نقش تجارب پدر و مادر در توسعه اضطراب اجتماعی و موقعیت هراسی در اختلالات تغذیه ای
|کد مقاله||سال انتشار||مقاله انگلیسی||ترجمه فارسی||تعداد کلمات|
|32842||2007||6 صفحه PDF||سفارش دهید||3096 کلمه|
Publisher : Elsevier - Science Direct (الزویر - ساینس دایرکت)
Journal : Eating Behaviors, Volume 8, Issue 3, August 2007, Pages 285–290
While social anxiety and agoraphobia are commonly observed in patients with eating disorders, little is known about the types of family environment that may predispose patients to the development of these types of comorbid anxiety problem. The present study investigated whether social anxiety and agoraphobia in patients with eating disorders are linked to different types of parenting experiences. A sample of 70 women meeting DSM-IV criteria for an eating disorder completed self-report measures of social anxiety, agoraphobia and perceived parenting experiences.
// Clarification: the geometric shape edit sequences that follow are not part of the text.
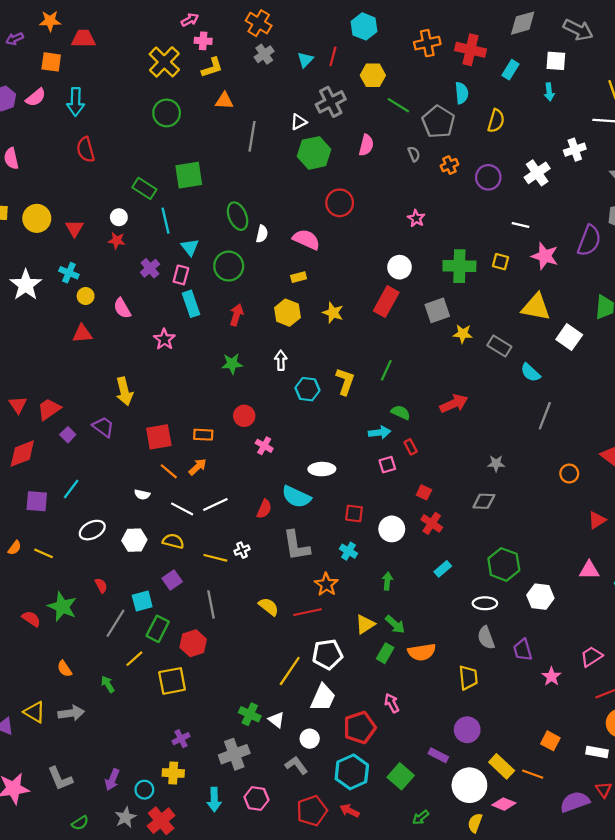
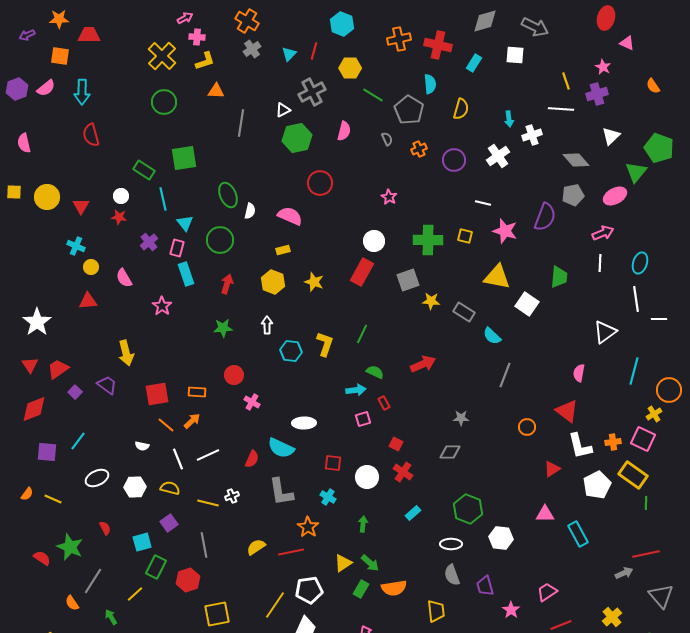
cyan arrow: (549, 92) -> (509, 119), moved
white star: (26, 285) -> (37, 322), moved
white line: (182, 509) -> (178, 459), turned 40
yellow semicircle: (269, 607) -> (256, 547), turned -72
gray line: (116, 623) -> (93, 581), moved
yellow square: (172, 681) -> (217, 614), moved

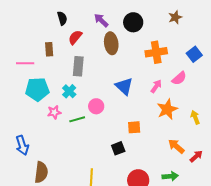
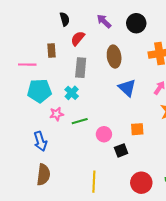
brown ellipse: (111, 43) -> (114, 57), moved
pink circle: (96, 106) -> (104, 134), moved
blue arrow: (22, 145) -> (40, 141), moved

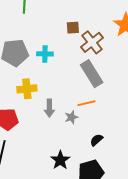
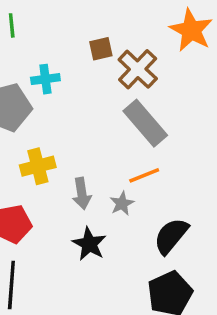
cyan cross: (45, 54) -> (45, 79), moved
black semicircle: (96, 140) -> (171, 236), size x1.6
black star: (60, 160) -> (89, 244), moved

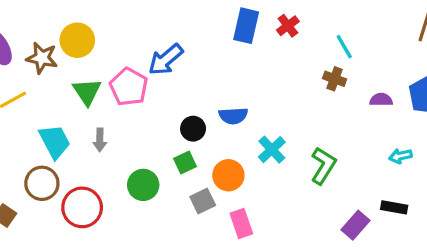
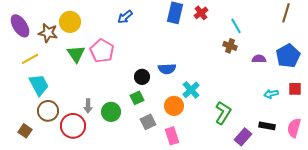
blue arrow: (166, 60) -> (125, 17), moved, size x0.7
gray arrow: (100, 140) -> (88, 106), moved
cyan trapezoid: (55, 142) -> (39, 85), moved
green L-shape: (323, 166) -> (223, 113), moved
orange circle: (228, 175) -> (174, 106), moved

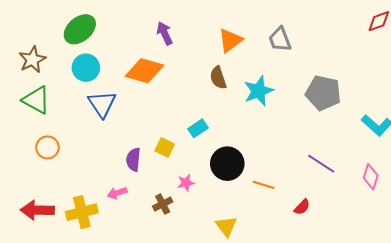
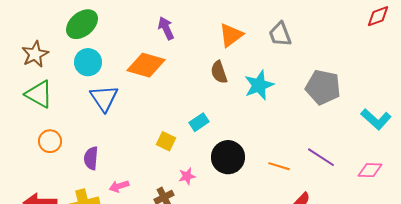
purple semicircle: (133, 160) -> (91, 158), moved
pink diamond: (371, 177) -> (370, 170), turned 75
orange line: (264, 185) -> (279, 166), moved

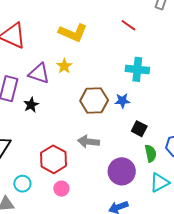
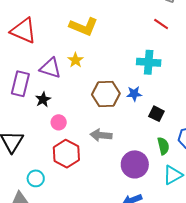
red line: (128, 25) -> (161, 24), moved
black square: (139, 129) -> (156, 114), moved
pink circle: (61, 189) -> (59, 122), moved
Social anxiety in patients with eating disorders is associated with emotionally inhibited parenting by fathers (i.e., parenting that reflects a lack of ability to share feelings with the child), while agoraphobia is associated with anxious/fearful parenting by mothers (i.e., parenting that reflects anxious, fearful traits in the parent and a pessimistic outlook on life). Specific parenting experiences may contribute to the development of comorbid social anxiety and agoraphobia in patients with eating disorders. Implications for future research and clinical practice are discussed.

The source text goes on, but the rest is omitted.